(Saved data entries)
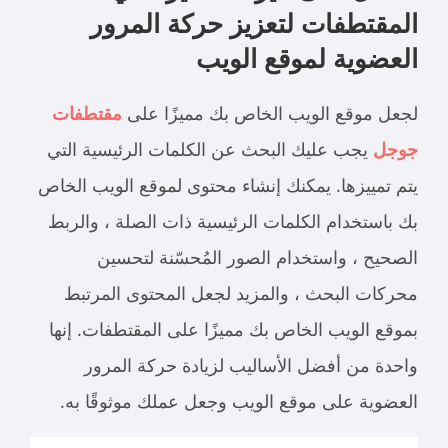
المقتطفات لتعزيز حركة المرور
العضوية لموقع الويب
لجعل موقع الويب الخاص بك مميزًا على
مقتطفات
جوجل
يجب عليك البحث عن الكلمات الرئيسية التي
يتم تمييزها. يمكنك إنشاء محتوى لموقع الويب الخاص
بك باستخدام الكلمات الرئيسية ذات الصلة ، والربط
الصحيح ، واستخدام الصور المُحسّنة لتحسين
محركات البحث ، والمزيد لجعل المحتوى المرتبط
بموقع الويب الخاص بك مميزًا على المقتطفات. إنها
واحدة من أفضل الأساليب لزيادة حركة المرور
العضوية على موقع الويب وجعل عملك موثوقًا به.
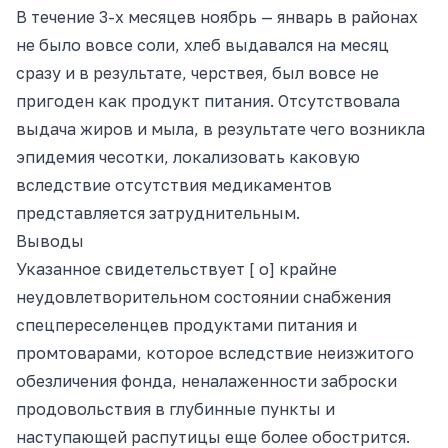
В течение 3-х месяцев ноябрь — январь в районах
не было вовсе соли, хлеб выдавался на месяц
сразу и в результате, черствея, был вовсе не
пригоден как продукт питания. Отсутствовала
выдача жиров и мыла, в результате чего возникла
эпидемия чесотки, локализовать каковую
вследствие отсутствия медикаментов
представляется затруднительным.
Выводы
Указанное свидетельствует [ о] крайне
неудовлетворительном состоянии снабжения
спецпереселенцев продуктами питания и
промтоварами, которое вследствие неизжитого
обезличения фонда, неналаженности заброски
продовольствия в глубинные пункты и
наступающей распутицы еще более обострится.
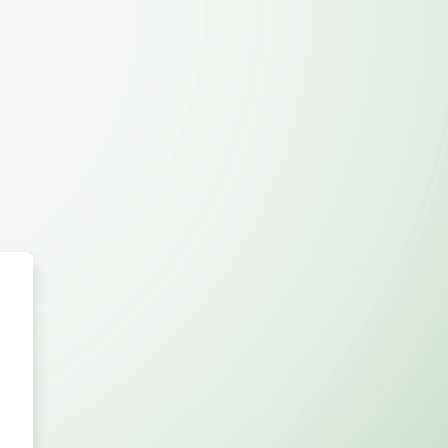
duação EAD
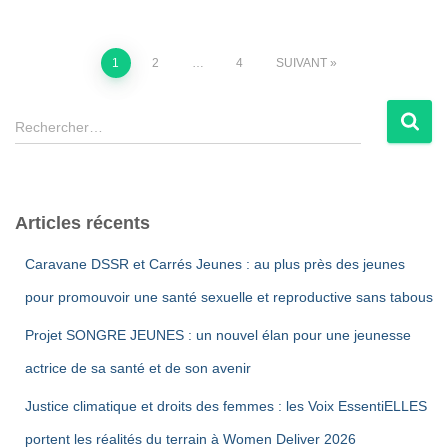
Pagination
1
2
…
4
SUIVANT
des
R
Rechercher…
e
publications
c
h
e
Articles récents
r
c
Caravane DSSR et Carrés Jeunes : au plus près des jeunes
h
e
pour promouvoir une santé sexuelle et reproductive sans tabous
r
Projet SONGRE JEUNES : un nouvel élan pour une jeunesse
:
actrice de sa santé et de son avenir
Justice climatique et droits des femmes : les Voix EssentiELLES
portent les réalités du terrain à Women Deliver 2026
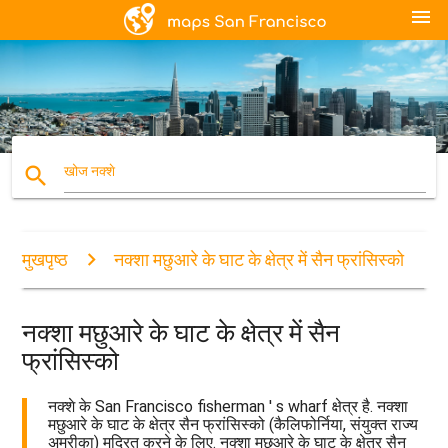
menu
search
खोज नक्शे
मुखपृष्ठ
नक्शा मछुआरे के घाट के क्षेत्र में सैन फ्रांसिस्को
नक्शा मछुआरे के घाट के क्षेत्र में सैन
फ्रांसिस्को
नक्शे के San Francisco fisherman ' s wharf क्षेत्र है. नक्शा
मछुआरे के घाट के क्षेत्र सैन फ्रांसिस्को (कैलिफोर्निया, संयुक्त राज्य
अमरीका) मुद्रित करने के लिए. नक्शा मछुआरे के घाट के क्षेत्र सैन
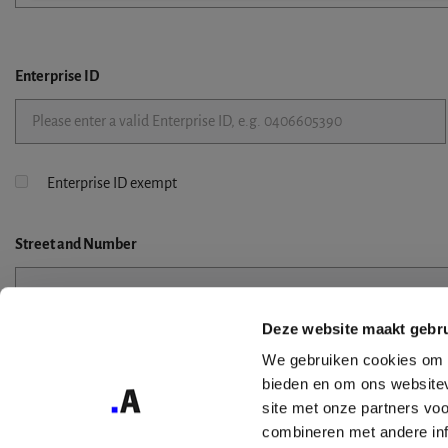
Enterprise ID
Enterprise ID exempt
Street
and Number
Deze website maakt gebru
Street 2
We gebruiken cookies om c
bieden en om ons websitev
site met onze partners vo
combineren met andere inf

### [To do]
Reproduce every entry word for word, but omit the pictures.

### [Expected answer]
المقتطفات لتعزيز حركة المرور
العضوية لموقع الويب
لجعل موقع الويب الخاص بك مميزًا على
مقتطفات
جوجل
يجب عليك البحث عن الكلمات الرئيسية التي
يتم تمييزها. يمكنك إنشاء محتوى لموقع الويب الخاص
بك باستخدام الكلمات الرئيسية ذات الصلة ، والربط
الصحيح ، واستخدام الصور المُحسّنة لتحسين
محركات البحث ، والمزيد لجعل المحتوى المرتبط
بموقع الويب الخاص بك مميزًا على المقتطفات. إنها
واحدة من أفضل الأساليب لزيادة حركة المرور
العضوية على موقع الويب وجعل عملك موثوقًا به.
В течение 3-х месяцев ноябрь — январь в районах
не было вовсе соли, хлеб выдавался на месяц
сразу и в результате, черствея, был вовсе не
пригоден как продукт питания. Отсутствовала
выдача жиров и мыла, в результате чего возникла
эпидемия чесотки, локализовать каковую
вследствие отсутствия медикаментов
представляется затруднительным.
Выводы
Указанное свидетельствует [ о] крайне
неудовлетворительном состоянии снабжения
спецпереселенцев продуктами питания и
промтоварами, которое вследствие неизжитого
обезличения фонда, неналаженности заброски
продовольствия в глубинные пункты и
наступающей распутицы еще более обострится.
duação EAD
Pagination
1
2
…
4
SUIVANT
des
R
Rechercher…
e
publications
c
h
e
Articles récents
r
c
Caravane DSSR et Carrés Jeunes : au plus près des jeunes
h
e
pour promouvoir une santé sexuelle et reproductive sans tabous
r
Projet SONGRE JEUNES : un nouvel élan pour une jeunesse
:
actrice de sa santé et de son avenir
Justice climatique et droits des femmes : les Voix EssentiELLES
portent les réalités du terrain à Women Deliver 2026
menu
search
खोज नक्शे
मुखपृष्ठ
नक्शा मछुआरे के घाट के क्षेत्र में सैन फ्रांसिस्को
नक्शा मछुआरे के घाट के क्षेत्र में सैन
फ्रांसिस्को
नक्शे के San Francisco fisherman ' s wharf क्षेत्र है. नक्शा
मछुआरे के घाट के क्षेत्र सैन फ्रांसिस्को (कैलिफोर्निया, संयुक्त राज्य
अमरीका) मुद्रित करने के लिए. नक्शा मछुआरे के घाट के क्षेत्र सैन
Enterprise ID
Enterprise ID exempt
Street
and Number
Deze website maakt gebru
Street 2
We gebruiken cookies om c
bieden en om ons websitev
site met onze partners vo
combineren met andere inf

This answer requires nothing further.